### Material for the task
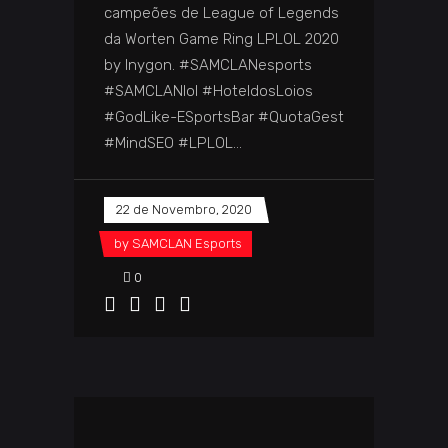
campeões de League of Legends
da Worten Game Ring LPLOL 2020
by Inygon. #SAMCLANesports
#SAMCLANlol #HoteldosLoios
#GodLike-ESportsBar #QuotaGest
#MindSEO #LPLOL
22 de Novembro, 2020
by
SAMCLAN Esports
0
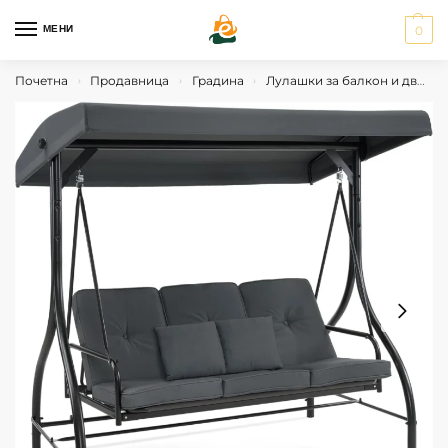
МЕНИ
0
Почетна
Продавница
Градина
Лулашки за балкон и двор
›
›
›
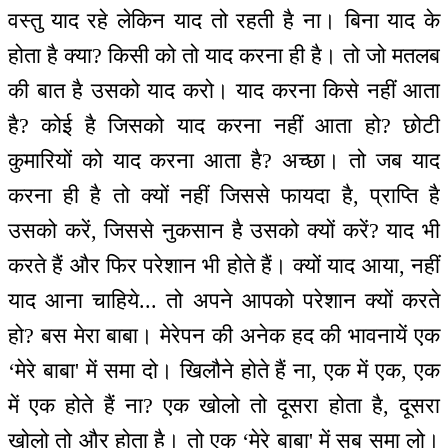
वस्तु याद रहे लेकिन याद तो रहती है ना। बिना याद के
होता है क्या? किसी को तो याद करना ही है। तो जो मतलब
की बात है उसको याद करो। याद करना किसे नहीं आता
है? कोई है जिसको याद करना नहीं आता हो? छोटी
कुमारियों को याद करना आता है? अच्छा। तो जब याद
करना ही है तो क्यों नहीं जिससे फायदा है, प्राप्ति है
उसको करें, जिससे नुकसान है उसको क्यों करें? याद भी
करते हैं और फिर परेशान भी होते हैं। क्यों याद आया, नहीं
याद आना चाहिये... तो अपने आपको परेशान क्यों करते
हो? बस मेरा बाबा। मेरेपन की अनेक हद की भावनायें एक
‘मेरे बाबा' में समा दो। खिलौने होते हैं ना, एक में एक, एक
में एक होते हैं ना? एक खोलो तो दूसरा होता है, दूसरा
खोलो तो और होता है। तो एक ‘मेरे बाबा' में सब समा लो।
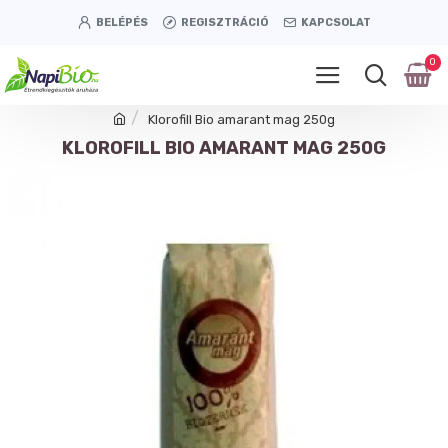
BELÉPÉS
REGISZTRÁCIÓ
KAPCSOLAT
0
Klorofill Bio amarant mag 250g
KLOROFILL BIO AMARANT MAG 250G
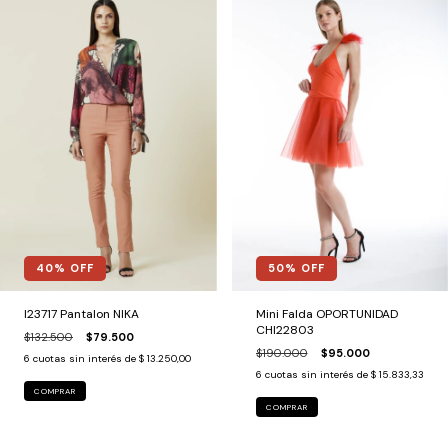
50
% OFF
40
% OFF
Mini Falda OPORTUNIDAD
I23717 Pantalon NIKA
CHI22803
$132.500
$79.500
$190.000
$95.000
6
cuotas sin interés de
$ 13.250,00
6
cuotas sin interés de
$ 15.833,33
COMPRAR
COMPRAR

### Exercise objective
Word for word, repeat the material above and drop the pictures.

### Expected answer
campeões de League of Legends
da Worten Game Ring LPLOL 2020
by Inygon. #SAMCLANesports
#SAMCLANlol #HoteldosLoios
#GodLike-ESportsBar #QuotaGest
#MindSEO #LPLOL
22 de Novembro, 2020
by
SAMCLAN Esports
0
МЕНИ
0
Почетна
Продавница
Градина
Лулашки за балкон и двор
›
›
›
वस्तु याद रहे लेकिन याद तो रहती है ना। बिना याद के
होता है क्या? किसी को तो याद करना ही है। तो जो मतलब
की बात है उसको याद करो। याद करना किसे नहीं आता
है? कोई है जिसको याद करना नहीं आता हो? छोटी
कुमारियों को याद करना आता है? अच्छा। तो जब याद
करना ही है तो क्यों नहीं जिससे फायदा है, प्राप्ति है
उसको करें, जिससे नुकसान है उसको क्यों करें? याद भी
करते हैं और फिर परेशान भी होते हैं। क्यों याद आया, नहीं
याद आना चाहिये... तो अपने आपको परेशान क्यों करते
हो? बस मेरा बाबा। मेरेपन की अनेक हद की भावनायें एक
‘मेरे बाबा' में समा दो। खिलौने होते हैं ना, एक में एक, एक
में एक होते हैं ना? एक खोलो तो दूसरा होता है, दूसरा
खोलो तो और होता है। तो एक ‘मेरे बाबा' में सब समा लो।
BELÉPÉS
REGISZTRÁCIÓ
KAPCSOLAT
0
Klorofill Bio amarant mag 250g
KLOROFILL BIO AMARANT MAG 250G
50
% OFF
40
% OFF
Mini Falda OPORTUNIDAD
I23717 Pantalon NIKA
CHI22803
$132.500
$79.500
$190.000
$95.000
6
cuotas sin interés de
$ 13.250,00
6
cuotas sin interés de
$ 15.833,33
COMPRAR
COMPRAR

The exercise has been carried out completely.